The current law of 199618 in various of its provisions, states that author, as the individual having created a work-of authorship,19 is owner of the copyright rights in said work.20 Article 26 of the 1996 indeed states that the author is the ‘original’ holder of patrimonial rights, and his heirs or assignees, shall be regarded ‘derivative’ owners.
The 1996 statute establishes as well that the holder of patrimonial rights is entitled to make assignments of said rights or grant licenses on an exclusive or non-exclusive basis.21 It also states that transmissions22 are onerous23 and temporary, have to be made in writing24 and the corresponding agreement recorded with the Copyright Office.25
One important point is that regarded in article 33 of the 1996 law, in which it is stated that:
Article 33. In the absence of express provisions, any transfer of patrimonial rights is considered to have a term of 5 years. Terms over 15 years may be agreed upon only when the nature of the work or the magnitude of the investment required justify it.26
From the above, it can be obtained that the law of 1996 became more restrictive than its predecessors. Different sectors of industry have strongly complained to that. Some of them have even filed constitutional actions, which are pending still, and which are aimed at destroying the validity of said provision. However, for the time being companies doing business in Mexico, need to ponder the limitation imposed by the law and seek the proper counseling so that the assignment agreements that they enter into with authors and copyright holders reflect in an adequate form, a balance between the rights of both parties in said agreements.

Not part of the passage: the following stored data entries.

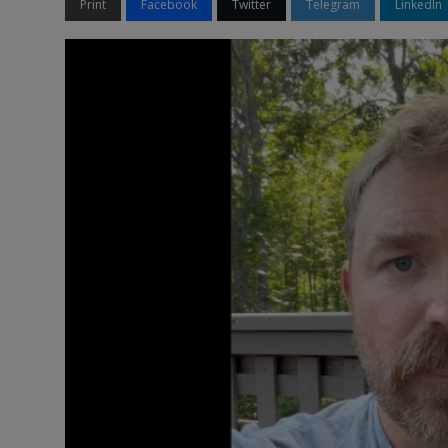
Print
Facebook
Twitter
Telegram
LinkedIn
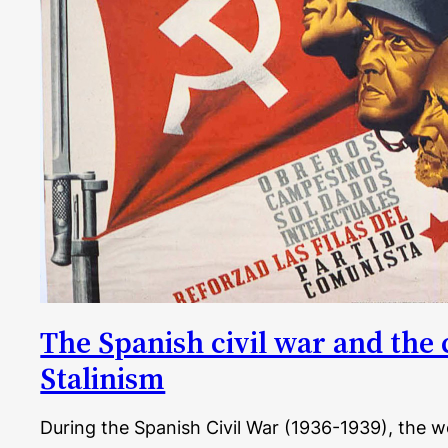
The Spanish civil war and the 
Stalinism
During the Spanish Civil War (1936-1939), the 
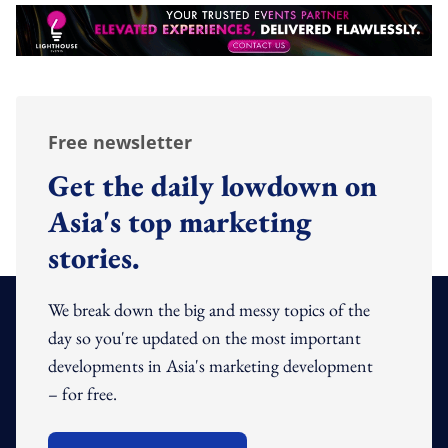
Free newsletter
Get the daily lowdown on
Asia's top marketing
stories.
We break down the big and messy topics of the
day so you're updated on the most important
developments in Asia's marketing development
– for free.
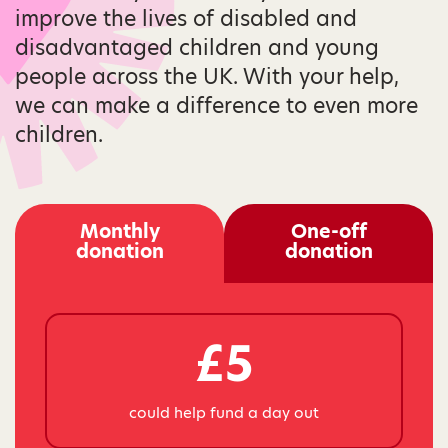
improve the lives of disabled and
disadvantaged children and young
people across the UK. With your help,
we can make a difference to even more
children.
Monthly
One-off
donation
donation
£5
could help fund a day out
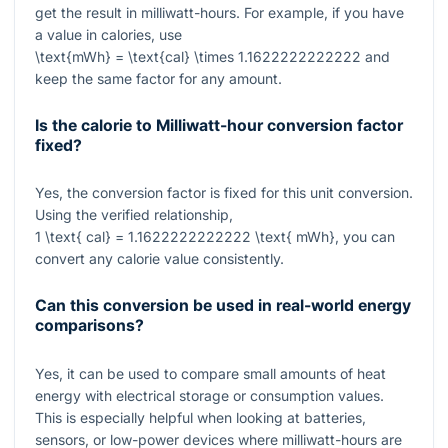
get the result in milliwatt-hours. For example, if you have
a value in calories, use
\text{mWh} = \text{cal} \times 1.1622222222222
and
keep the same factor for any amount.
Is the calorie to Milliwatt-hour conversion factor
fixed?
Yes, the conversion factor is fixed for this unit conversion.
Using the verified relationship,
1 \text{ cal} = 1.1622222222222 \text{ mWh}
, you can
convert any calorie value consistently.
Can this conversion be used in real-world energy
comparisons?
Yes, it can be used to compare small amounts of heat
energy with electrical storage or consumption values.
This is especially helpful when looking at batteries,
sensors, or low-power devices where milliwatt-hours are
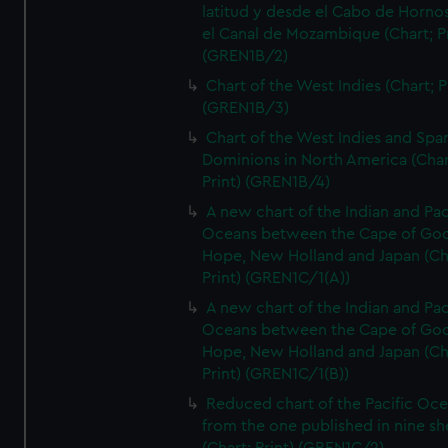
latitud y desde el Cabo de Horno
el Canal de Mozambique (Chart; Pr
(GREN1B/2)
Chart of the West Indies (Chart; P
(GREN1B/3)
Chart of the West Indies and Spa
Dominions in North America (Char
Print) (GREN1B/4)
A new chart of the Indian and Pac
Oceans between the Cape of Go
Hope, New Holland and Japan (Ch
Print) (GREN1C/1(A))
A new chart of the Indian and Pac
Oceans between the Cape of Go
Hope, New Holland and Japan (Ch
Print) (GREN1C/1(B))
Reduced chart of the Pacific Oc
from the one published in nine sh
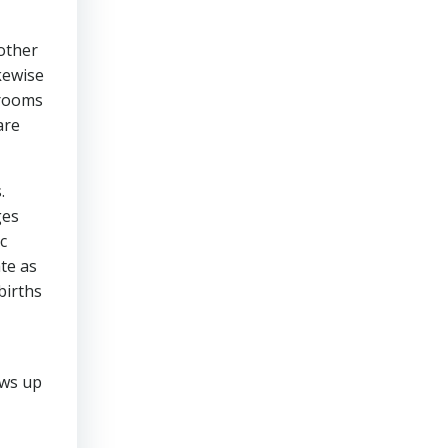
other
kewise
hrooms
are
.
ges
c
ate as
births
ows up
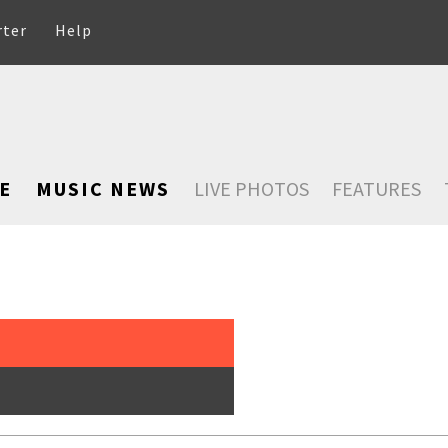
rter
Help
E
MUSIC NEWS
LIVE PHOTOS
FEATURES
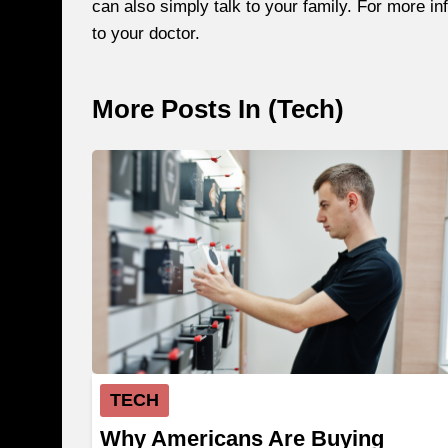
can also simply talk to your family. For more 
to your doctor.
More Posts In (
Tech
)
TECH
Why Americans Are Buying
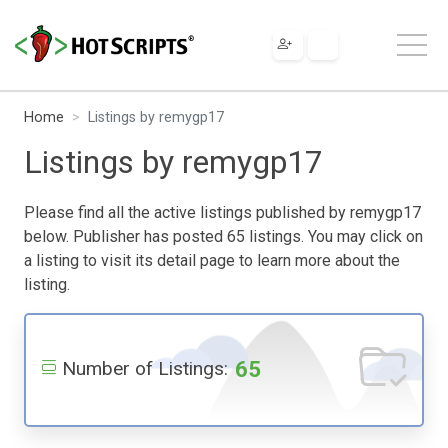
Home
Listings by remygp17
Listings by remygp17
Please find all the active listings published by remygp17
below. Publisher has posted 65 listings. You may click on
a listing to visit its detail page to learn more about the
listing.
65
Number of Listings:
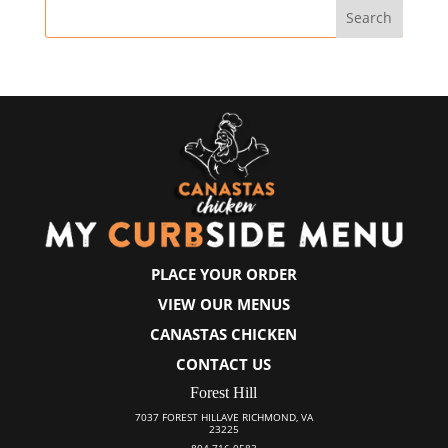
PLACE YOUR ORDER
VIEW OUR MENUS
CANASTAS CHICKEN
CONTACT US
Forest Hill
7037 FOREST HILLAVE RICHMOND, VA
23225
804-716-0583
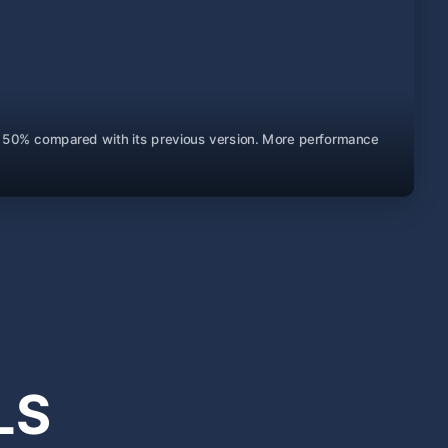
 by 50% compared with its previous version. More performance
LS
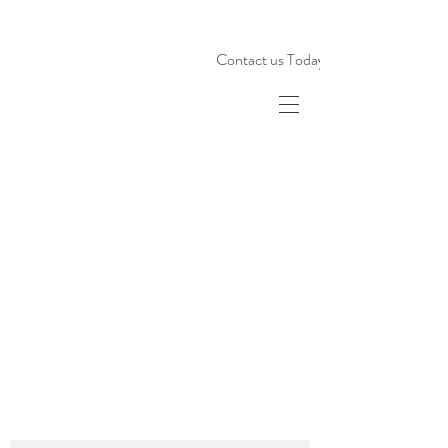
Contact us Today!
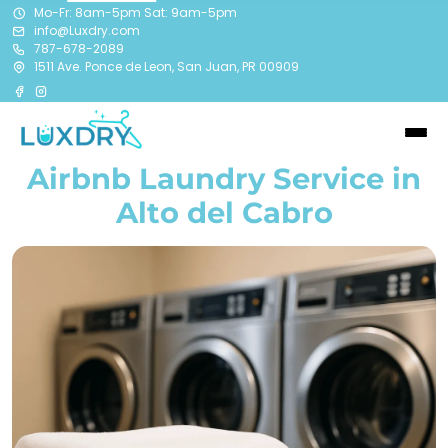
Mo-Fr: 8am-5pm Sat: 9am-5pm
info@Luxdry.com
787-678-2089
1511 Ave. Ponce de Leon, San Juan, PR 00909
Airbnb Laundry Service in
Alto del Cabro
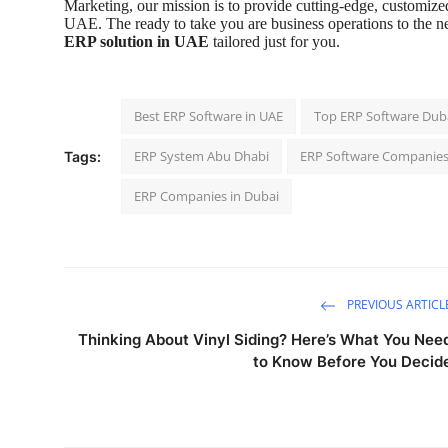
Marketing, our mission is to provide cutting-edge, customized
UAE. The ready to take you are business operations to the n
ERP solution in UAE
tailored just for you.
Best ERP Software in UAE
Top ERP Software Dub
ERP System Abu Dhabi
ERP Software Companies
Tags:
ERP Companies in Dubai
PREVIOUS ARTICL
Thinking About Vinyl Siding? Here’s What You Nee
to Know Before You Decid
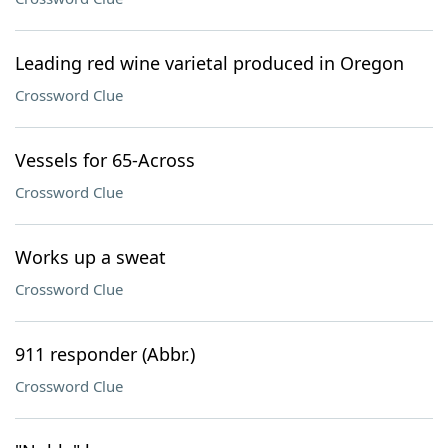
Leading red wine varietal produced in Oregon
Crossword Clue
Vessels for 65-Across
Crossword Clue
Works up a sweat
Crossword Clue
911 responder (Abbr.)
Crossword Clue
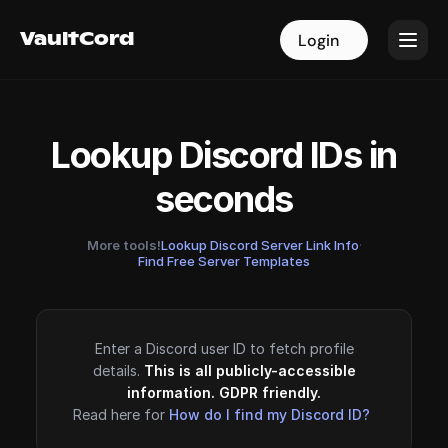
VaultCord
VaultCord
Login
Login
Lookup Discord IDs in
seconds
More tools!
Lookup Discord Server Link Info
·
Find Free Server Templates
Enter a Discord user ID to fetch profile
details.
This is all publicly-accessible
information. GDPR friendly.
Read here for
How do I find my Discord ID?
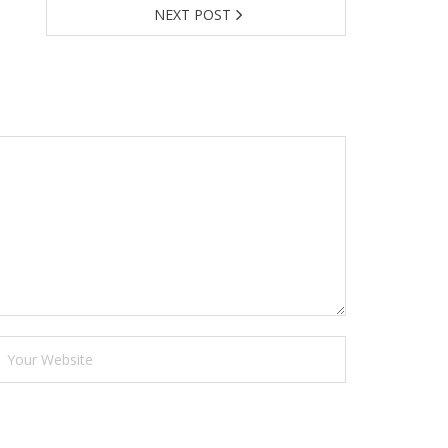
NEXT POST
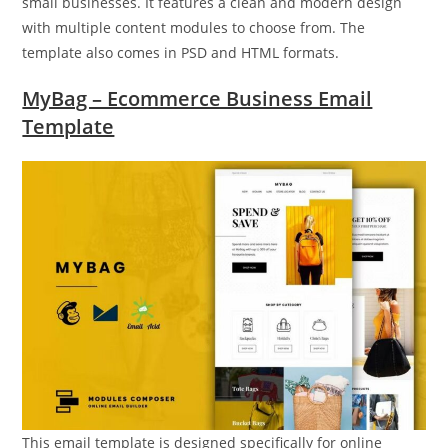
small businesses. It features a clean and modern design
with multiple content modules to choose from. The
template also comes in PSD and HTML formats.
MyBag – Ecommerce Business Email
Template
This email template is designed specifically for online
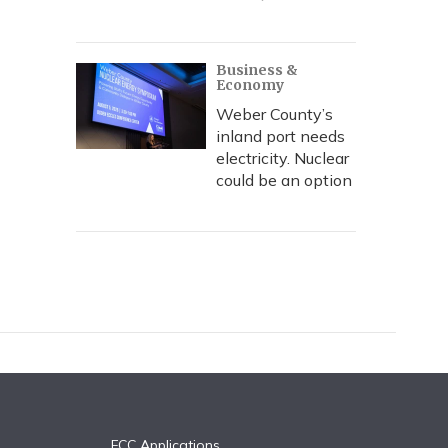
Business &
Economy
Weber County’s
inland port needs
electricity. Nuclear
could be an option
FCC Applications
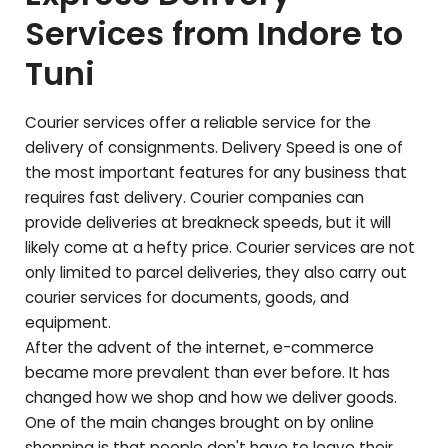
Services from Indore to
Tuni
Courier services offer a reliable service for the
delivery of consignments. Delivery Speed is one of
the most important features for any business that
requires fast delivery. Courier companies can
provide deliveries at breakneck speeds, but it will
likely come at a hefty price. Courier services are not
only limited to parcel deliveries, they also carry out
courier services for documents, goods, and
equipment.
After the advent of the internet, e-commerce
became more prevalent than ever before. It has
changed how we shop and how we deliver goods.
One of the main changes brought on by online
shopping is that people don't have to leave their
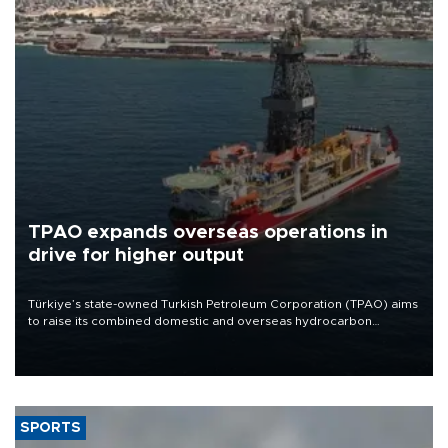
TPAO expands overseas operations in
drive for higher output
Türkiye’s state-owned Turkish Petroleum Corporation (TPAO) aims
to raise its combined domestic and overseas hydrocarbon
production from around 330,000 barrels of oil equivalent a day to
nearly 600,000 by 2028, with a longer-term target of 1 million,
Energy and Natural Resources Minister Alparslan Bayraktar has
said.
SPORTS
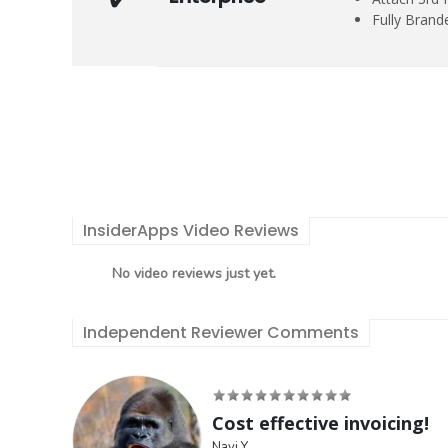
Fully Brand
InsiderApps Video Reviews
No video reviews just yet.
Independent Reviewer Comments
Cost effective invoicing!
Navi Y.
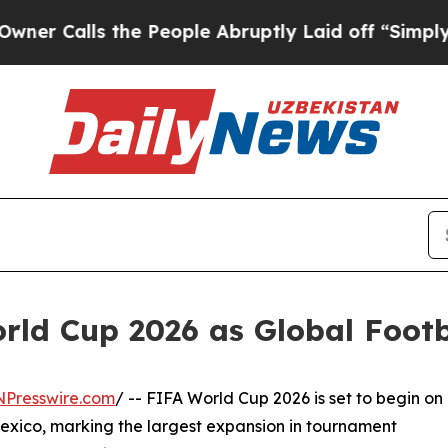
lls the People Abruptly Laid off “Simply a Mat
ld Cup 2026 as Global Footba
NPresswire.com
/ -- FIFA World Cup 2026 is set to begin on
exico, marking the largest expansion in tournament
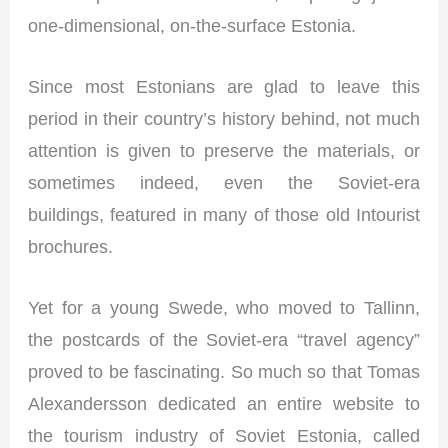
one-dimensional, on-the-surface Estonia.
Since most Estonians are glad to leave this
period in their country’s history behind, not much
attention is given to preserve the materials, or
sometimes indeed, even the Soviet-era
buildings, featured in many of those old Intourist
brochures.
Yet for a young Swede, who moved to Tallinn,
the postcards of the Soviet-era “travel agency”
proved to be fascinating. So much so that Tomas
Alexandersson dedicated an entire website to
the tourism industry of Soviet Estonia, called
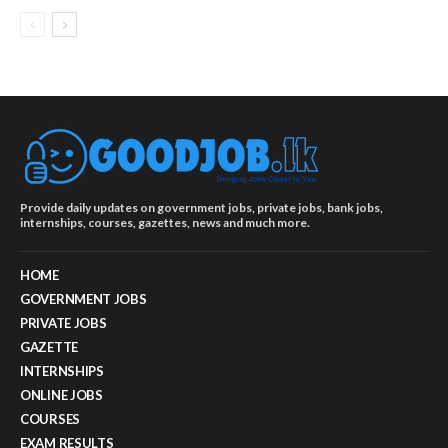
Provide daily updates on government jobs, private jobs, bank jobs,
internships, courses, gazettes, news and much more.
HOME
GOVERNMENT JOBS
PRIVATE JOBS
GAZETTE
INTERNSHIPS
ONLINE JOBS
COURSES
EXAM RESULTS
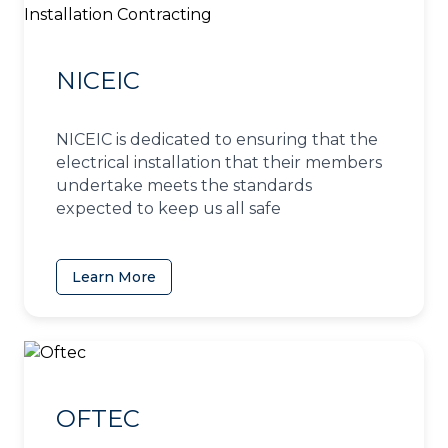
NICEIC
NICEIC is dedicated to ensuring that the
electrical installation that their members
undertake meets the standards
expected to keep us all safe
Learn More
(opens in a new tab)
OFTEC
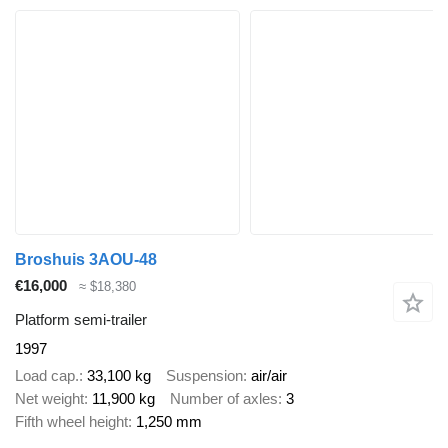
Broshuis 3AOU-48
€16,000
≈ $18,380
Platform semi-trailer
1997
Load cap.
33,100 kg
Suspension
air/air
Net weight
11,900 kg
Number of axles
3
Fifth wheel height
1,250 mm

The concept of work-for-hire was for the first time introduced into Mexican Copyright Law with the implementation of the law of 1956. Legally speaking, work-for-hire became an exception to the traditional view of the author as the ‘original’ owner of patrimonial rights. In keeping with this, whoever commissions the creation of a work or a part thereof to an author, under employment or as freelance, and makes a retribution to the author for his contribution, can be regarded as the ‘original’ owner of the rights.27 The meaning of this is that commissioner or employer become the owner of rights ab initio and without the need of a transfer. On the other hand, the author or ‘intellectual creator’ (in Spanish ‘creador intelectual’ or ‘colaborador remunerado’), as the law and doctrine refers to the individual contributing to the creation of the work”, is not entitled to any patrimonial rights, and shall keep the moral right of paternity29. As to the moral right of integrity, the newer statute of 1996 made clear that the author would not have control over the modifications of the work, which implicitly would represent that he surrenders his right ‘to oppose’ to modifications made by the person or entity having commissioned the work30. The foregoing does not mean that the moral right in itself would have been transferred to this latter party or that it may have the right to own it. If that happened, the 1996 law would have attempted against one of the most sacred principles of the Mexican author’s right system, which is that moral rights are not subject to transfer or assignment as they are personal rights.
In conclusion, those commissioning works are not authors or cannot be called authors. Again, they will be ‘original’ owners of copyrights of patrimonial nature exclusively, this due to a fiction imposed by the law and limited to work-for-hire situations.
Likewise, in a work-for-hire relationship, corporations and other parties commissioning works will not be called assignees and will not be owners of ‘secondary’ rights.